\appendix{A Sample program and Makefile}

We assume that you have installed the PARI library and include files as
explained in Appendix A or in the installation guide. If you chose
differently any of the directory names, change them accordingly in the
Makefiles.

If the program example that we have given is in the file \kbd{matexp.c} (say
as the first of several matrix transcendental functions), then a sample
Makefile might look as follows.

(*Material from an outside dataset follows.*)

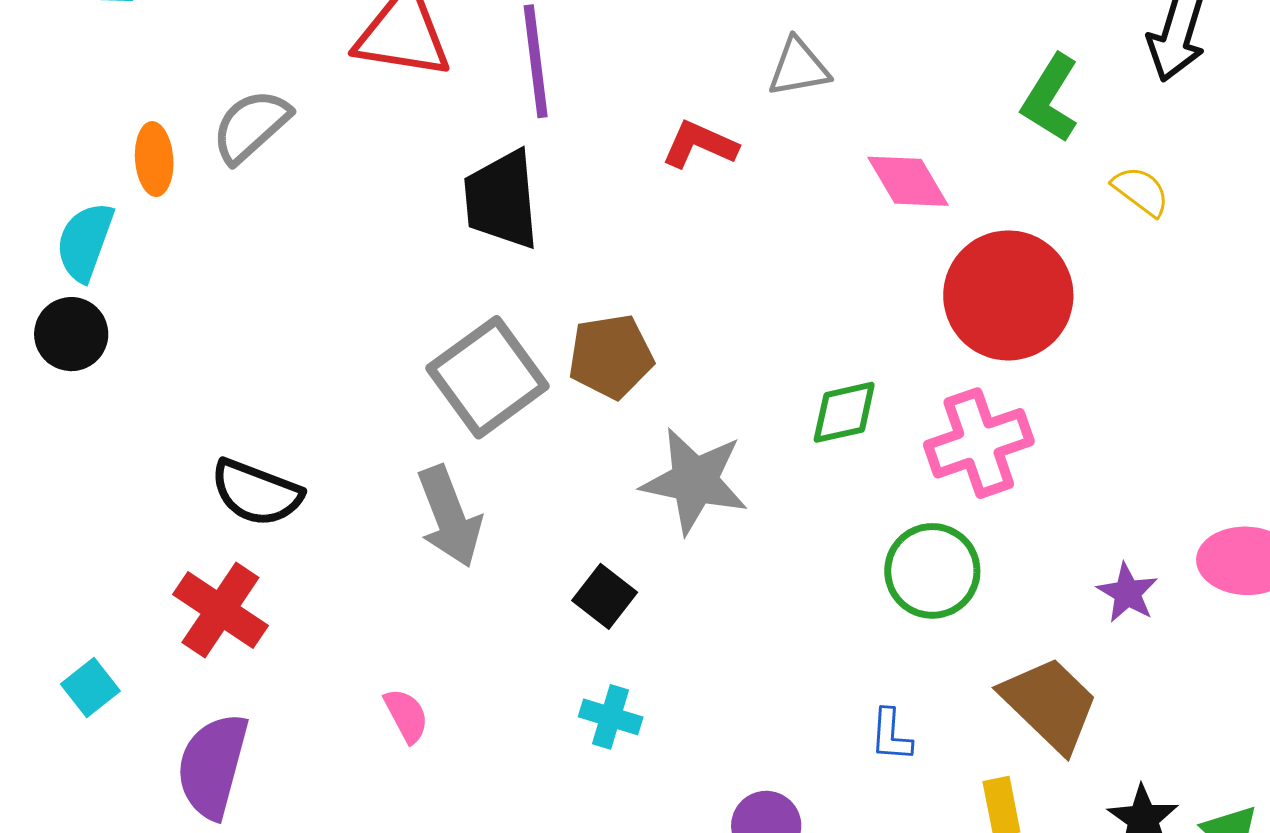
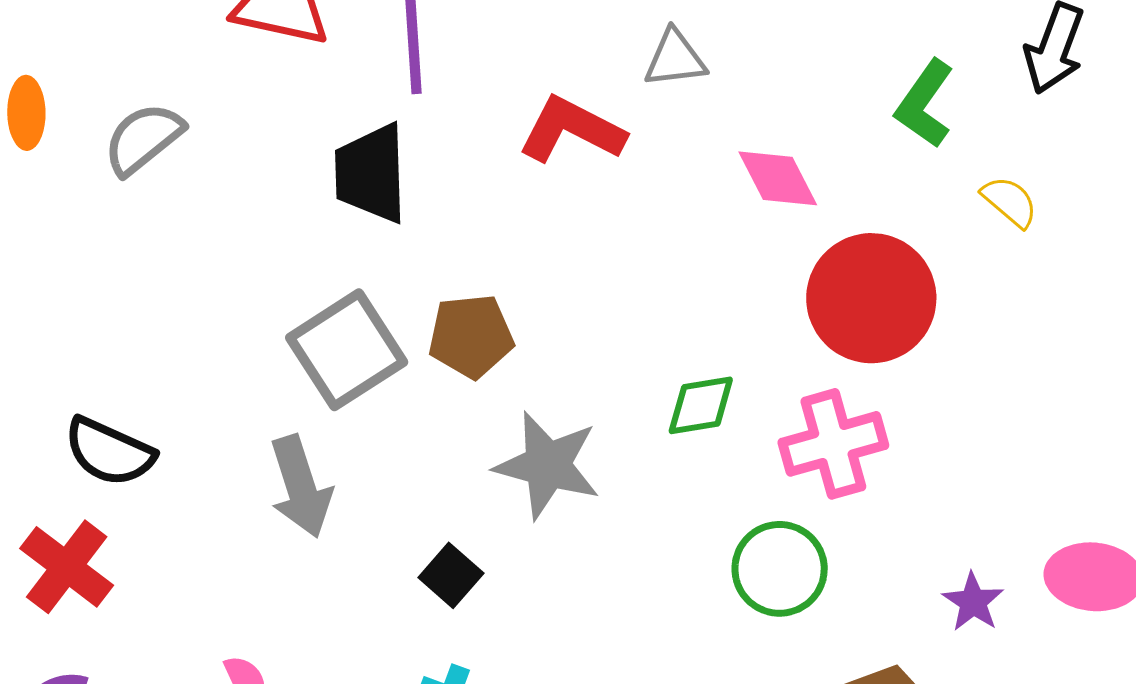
gray semicircle: (251, 126) -> (143, 139), moved
red L-shape: (700, 145) -> (572, 130), size x1.4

Note that the actual file
{\tt examples/Makefile} is much more elaborate and you should have a look at
it if you intend to use {\tt install()} on custom made functions, see
\secref{se:install}.

\bprog
CC = cc
INCDIR = \includedir
LIBDIR = \libdir
CFLAGS = -O -I\$(INCDIR) -L\$(LIBDIR)
\h
all:\qquad matexp
\h
matexp:\qquad	matexp.c
\q\q \$(CC) \$(CFLAGS) -o matexp matexp.c -lpari -lm
\eprog

\noindent We then give the listing of the program \kbd{examples/matexp.c}
seen in detail in \secref{se:prog}, with the slight modifications explained
at the end of that section.
%
\bprog
\#include <pari.h>
\h
GEN
matexp(GEN x, long prec)
\obr
\q  long lx=lg(x),i,k,n, ltop = avma;
\q  GEN y,r,s,p1,p2;
\h
\q /* {\rm check that x is a square matrix} */
\q if (typ(x) != t\_MAT) err(typeer,"matexp");
\q if (lx == 1) return cgetg(1, t\_MAT);
\q if (lx != lg(x[1])) err(talker,"not a square matrix");
\h
\q /* {\rm convert x to real or complex of real and compute its L2 norm} */
\q s = gzero; r = cgetr(prec+1); gaffsg(1,r); x = gmul(r,x);
\q for (i=1; i<lx; i++)
\q\q s = gadd(s, gnorml2((GEN)x[i]));
\q if (typ(s) == t\_REAL) setlg(s,3);
\q s = gsqrt(s,3); /* {\rm we do not need much precision on s} */
\h
\q /* {\rm if $\kbd{s}<1$ we are happy} */
\q k = expo(s);
\q if (k < 0) \obr\ n = 0; p1 = x; \cbr
\q else \obr\ n = k+1; p1 = gmul2n(x,-n); setexpo(s,-1); \cbr
\h
\q /* {\rm initializations before the loop} */
\q y = gscalmat(r,lx-1); /* {\rm creates scalar matrix with r on diagonal} */
\q p2 = p1; r = s; k = 1;
\q y = gadd(y,p2);
\h
\q /* {\rm now the main loop} */
\q while (expo(r) >= -BITS\_IN\_LONG*(prec-1))
\q\obr
\q\q k++; p2 = gdivgs(gmul(p2,p1),k);
\q\q r = gdivgs(gmul(s,r),k); y = gadd(y,p2);
\q\cbr
\h
\q /* {\rm now square back \kbd{n} times if necessary} */
\q for (i=0; i<n; i++) y = gsqr(y);
\q return gerepileupto(ltop,y);
\cbr
\h
int
main()
\obr
\q long d, prec = 3;
\q GEN x;
\h
\q /* {\rm take a stack of $10^6$ bytes, no prime table} */
\q pari\_init(1000000,2);
\q printf("precision of the computation in decimal digits:\bs n");
\q d = itos(lisGEN(stdin));
\q if (d > 0) prec = (long)(d*pariK1+3);
\h
\q printf("input your matrix in GP format:\bs n");
\q x = matexp(lisGEN(stdin), prec);
\h
\q sor(x, 'g', d, 0);
\q exit(0);
\cbr
\eprog\vfill\eject